I have been warning of the dangers of JavaScript on the web for quite some time now (see related articles at the bottom of this article). I have also always said it is unrealistic to expect people to turn JS off completely. Hence, my advice has been the same, use FireFox, and use the NoScript add-on. However, I’ve never actually done a proper review of NoScript, until now.
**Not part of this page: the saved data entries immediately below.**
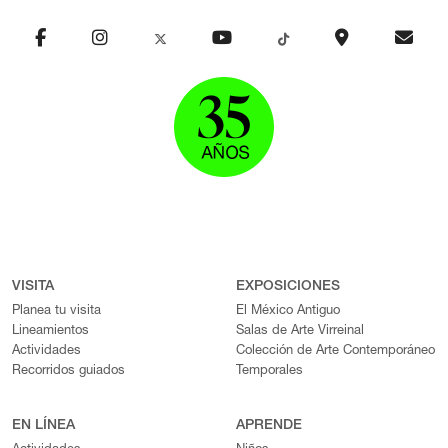
VISITA
EXPOSICIONES
Planea tu visita
El México Antiguo
Lineamientos
Salas de Arte Virreinal
Actividades
Colección de Arte Contemporáneo
Recorridos guiados
Temporales
EN LÍNEA
APRENDE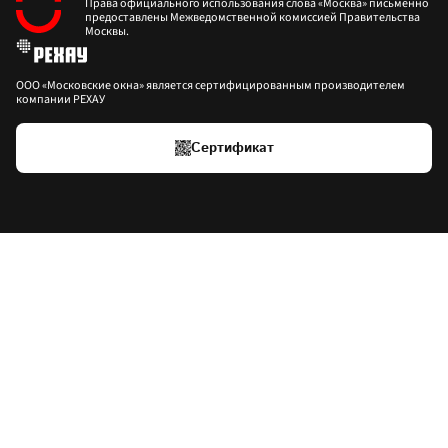
Права официального использования слова «Москва» письменно 
предоставлены Межведомственной комиссией Правительства 
Москвы.
ООО «Московские окна» является сертифицированным производителем 
компании РЕХАУ
Сертификат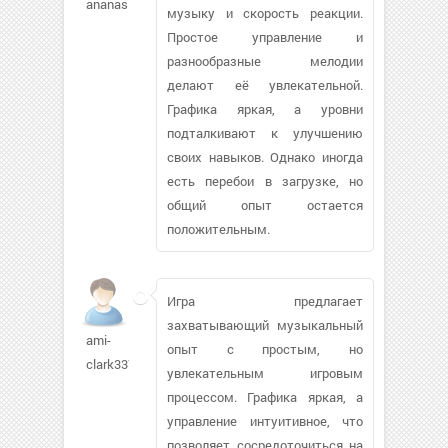
ananasinka
музыку и скорость реакции.
Простое управление и
разнообразные мелодии
делают её увлекательной.
Графика яркая, а уровни
подталкивают к улучшению
своих навыков. Однако иногда
есть перебои в загрузке, но
общий опыт остается
положительным.
Игра предлагает
захватывающий музыкальный
ami-
опыт с простым, но
clark337
увлекательным игровым
процессом. Графика яркая, а
управление интуитивное, что
позволяет сосредоточиться на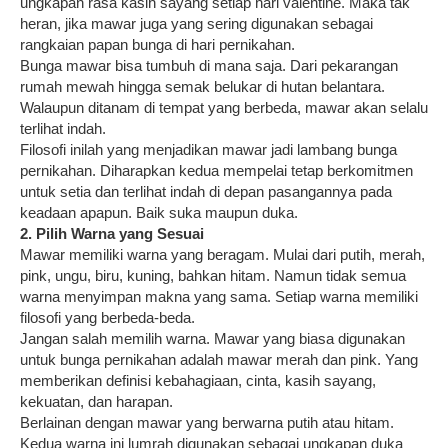
ungkapan rasa kasih sayang setiap hari valentine. Maka tak
heran, jika mawar juga yang sering digunakan sebagai
rangkaian papan bunga di hari pernikahan.
Bunga mawar bisa tumbuh di mana saja. Dari pekarangan
rumah mewah hingga semak belukar di hutan belantara.
Walaupun ditanam di tempat yang berbeda, mawar akan selalu
terlihat indah.
Filosofi inilah yang menjadikan mawar jadi lambang bunga
pernikahan. Diharapkan kedua mempelai tetap berkomitmen
untuk setia dan terlihat indah di depan pasangannya pada
keadaan apapun. Baik suka maupun duka.
2. Pilih Warna yang Sesuai
Mawar memiliki warna yang beragam. Mulai dari putih, merah,
pink, ungu, biru, kuning, bahkan hitam. Namun tidak semua
warna menyimpan makna yang sama. Setiap warna memiliki
filosofi yang berbeda-beda.
Jangan salah memilih warna. Mawar yang biasa digunakan
untuk bunga pernikahan adalah mawar merah dan pink. Yang
memberikan definisi kebahagiaan, cinta, kasih sayang,
kekuatan, dan harapan.
Berlainan dengan mawar yang berwarna putih atau hitam.
Kedua warna ini lumrah digunakan sebagai ungkapan duka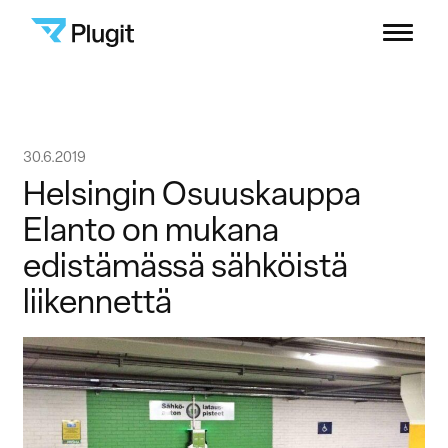
Plugit
Menu
Ratkaisut
Siirry
30.6.2019
Latausverkosto
sisältöön
Helsingin Osuuskauppa
Elanto on mukana
Sisällöt
edistämässä sähköistä
liikennettä
Yritys
B2B-asiakastuki
Kuluttajat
Initially NoScript was only for blocking JavaScript but it is an add-on that is under active development and has evolved a lot. It now can now block all browser plugins on untrusted sites, no just JS. From a security point of view the added ability to block Java, Flash and all other plugins has really increased the effectiveness of this tool. However, some what disappointingly, the default settings only protect you from JS and Java, not from Flash or other plugins.

Basic Operation

NoScript works similarly to the popup blocker built into FireFox. It uses a similar information bar to tell you when it has blocked scripts and to allow you to change the settings for the site in question. The big difference is that the bar for NoScript is at the bottom rather than the top. Like the popup blocker NoScript lets you white-list the sites that you will allow scripts etc from. However, it also has an extra list which the popup blocker does not have, a black-list, or list of untrusted sites to which you can add the sites you want to block silently. This means that once you’ve been running NoScript for a while and it has learned all the sites you trust and don’t trust it gets out of your way more than the popup blocker does. Another very nice feature that NoScript has which the popup blocker is missing is the ability to temporarily trust a site. This means that the site will be trusted for this session only, once you close the browser the site will not be trusted anymore. This is a great way to stop sites you only stumble across needlessly cluttering your white-list.
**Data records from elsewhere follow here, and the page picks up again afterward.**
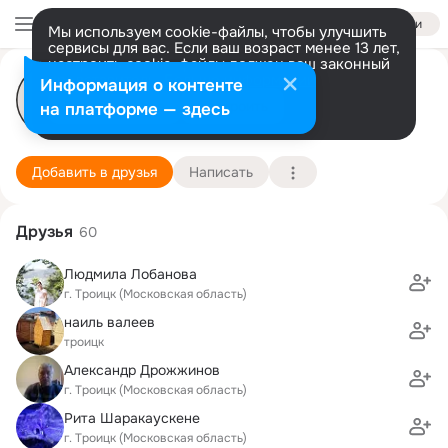
Войти
Мы используем cookie-файлы, чтобы улучшить
сервисы для вас. Если ваш возраст менее 13 лет,
настроить cookie-файлы должен ваш законный
LIFEnjoy Новые Ватутинки
представитель.
Больше информации
Информация о контенте
Разрешить все
Настроить
на платформе — здесь
г. Троицк (Московская область)
1 января (46 лет)
Подробнее
Добавить в друзья
Написать
Друзья
60
Людмила Лобанова
г. Троицк (Московская область)
наиль валеев
троицк
Александр Дрожжинов
г. Троицк (Московская область)
Рита Шаракаускене
г. Троицк (Московская область)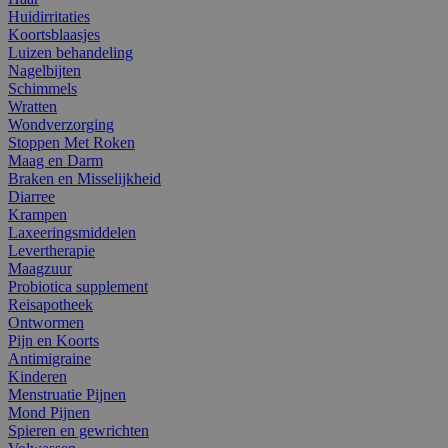
Huidirritaties
Koortsblaasjes
Luizen behandeling
Nagelbijten
Schimmels
Wratten
Wondverzorging
Stoppen Met Roken
Maag en Darm
Braken en Misselijkheid
Diarree
Krampen
Laxeeringsmiddelen
Levertherapie
Maagzuur
Probiotica supplement
Reisapotheek
Ontwormen
Pijn en Koorts
Antimigraine
Kinderen
Menstruatie Pijnen
Mond Pijnen
Spieren en gewrichten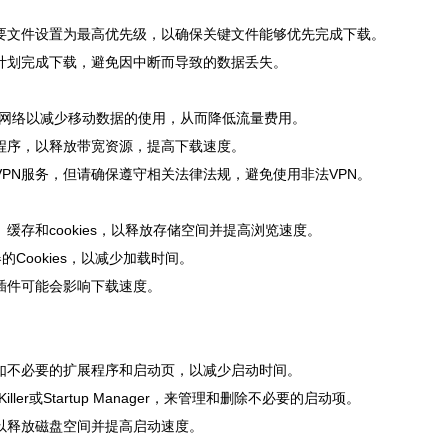
重要文件设置为最高优先级，以确保关键文件能够优先完成下载。
按计划完成下载，避免因中断而导致的数据丢失。
Fi网络以减少移动数据的使用，从而降低流量费用。
用程序，以释放带宽资源，提高下载速度。
VPN服务，但请确保遵守相关法律法规，避免使用非法VPN。
缓存和cookies，以释放存储空间并提高浏览速度。
的Cookies，以减少加载时间。
插件可能会影响下载速度。
，如不必要的扩展程序和启动页，以减少启动时间。
ler或Startup Manager，来管理和删除不必要的启动项。
以释放磁盘空间并提高启动速度。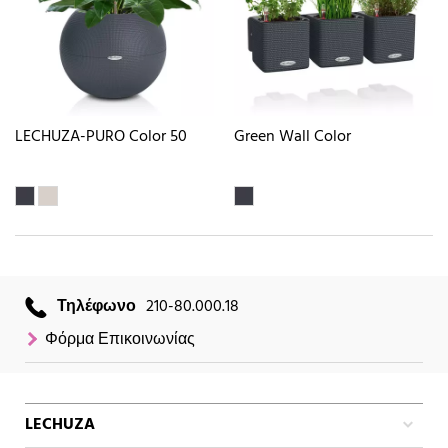
LECHUZA-PURO Color 50
Green Wall Color
Τηλέφωνο
210-80.000.18
Φόρμα Επικοινωνίας
LECHUZA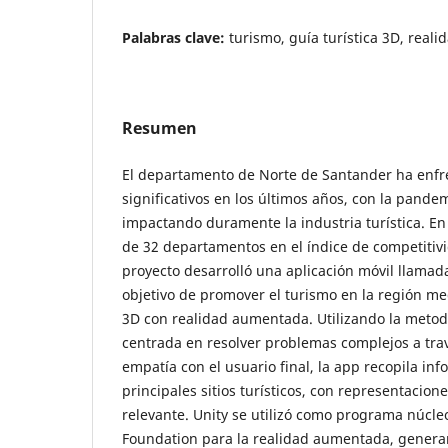
Palabras clave:
turismo, guía turística 3D, rea
Resumen
El departamento de Norte de Santander ha enfr
significativos en los últimos años, con la pande
impactando duramente la industria turística. En
de 32 departamentos en el índice de competitivid
proyecto desarrolló una aplicación móvil llamada
objetivo de promover el turismo en la región me
3D con realidad aumentada. Utilizando la metod
centrada en resolver problemas complejos a travé
empatía con el usuario final, la app recopila inf
principales sitios turísticos, con representacion
relevante. Unity se utilizó como programa núcle
Foundation para la realidad aumentada, genera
All in all it has to be said that the interface to NoScript has been worked out very well and works perfectly. Below are some screen shots of NoScript in action.

NoScript in Action (small)
Click to Enlarge

NoScript in Action 2

Tweaking the Settings

The default settings are almost perfect, but not quite. By default JavaScript and Java are blocked on all sites not explicitly trusted, however, flash and other plugins are allowed on all sites. Considering that Flash is actually a specialised version of JavaScript and that video plugins have been responsible for a number of recent security problems on the web, this does not seem like a wise decision anymore. There are only two very minor changes needed to the basic settings to give you the optimum protection. To edit the settings click on the NoScript icon in the right-hand corner of the status bar at the bottom of the window and select Options ... from the popup menu. This will open the NoScript settings window. Chose the Advanced tab and within that tab the Untrusted sub-tab. In this sub-tab place a check mark next to Forbid Macromedia Flash and Forbid other plugins, then click OK.
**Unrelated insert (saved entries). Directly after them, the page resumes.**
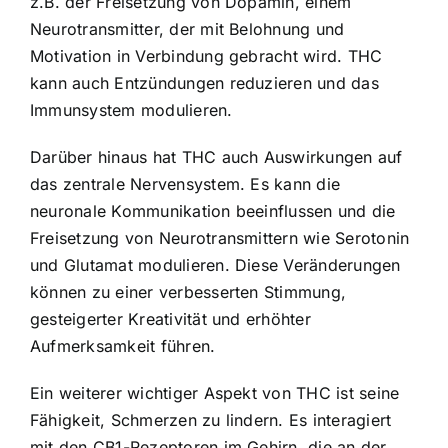
z.B. der Freisetzung von Dopamin, einem
Neurotransmitter, der mit Belohnung und
Motivation in Verbindung gebracht wird. THC
kann auch Entzündungen reduzieren und das
Immunsystem modulieren.
Darüber hinaus hat THC auch Auswirkungen auf
das zentrale Nervensystem. Es kann die
neuronale Kommunikation beeinflussen und die
Freisetzung von Neurotransmittern wie Serotonin
und Glutamat modulieren. Diese Veränderungen
können zu einer verbesserten Stimmung,
gesteigerter Kreativität und erhöhter
Aufmerksamkeit führen.
Ein weiterer wichtiger Aspekt von THC ist seine
Fähigkeit, Schmerzen zu lindern. Es interagiert
mit den CB1-Rezeptoren im Gehirn, die an der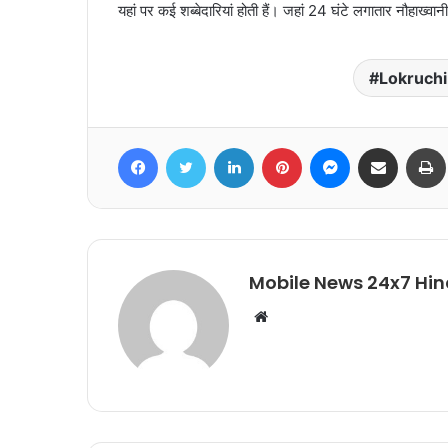
यहां पर कई शब्बेदारियां होती हैं। जहां 24 घंटे लगातार नौहा
Lokruch
Facebook
Twitter
LinkedIn
Pinterest
Messenger
Share via Email
Mobile News 24x7 Hin
Website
NoScript - Edit Settings Step 1

NoScript - Edit Settings Step 2

A Word of Warning

NoScript is not like a virus scanner, simply having it installed is not enough to protect you. You need to use it wisely. If you allow all sites you may as well not have it installed! Only allow sites you trust! Also, bear in mind that some sites are inherently more dangerous than others. The most dangerous type of site are ones where users can upload their own content. In other words, it’s places like MySpace where you are particularly at risk. These are high profile targets for attackers and have already been successfully used to spread viruses using browser plugins (in particular the Apple QuickTime plugin) in the recent past. NoScipt gives you the power to chose what sites to trust. The protection it gives you is directly related to the wisdom with which you use it! Think twice before trusting a site.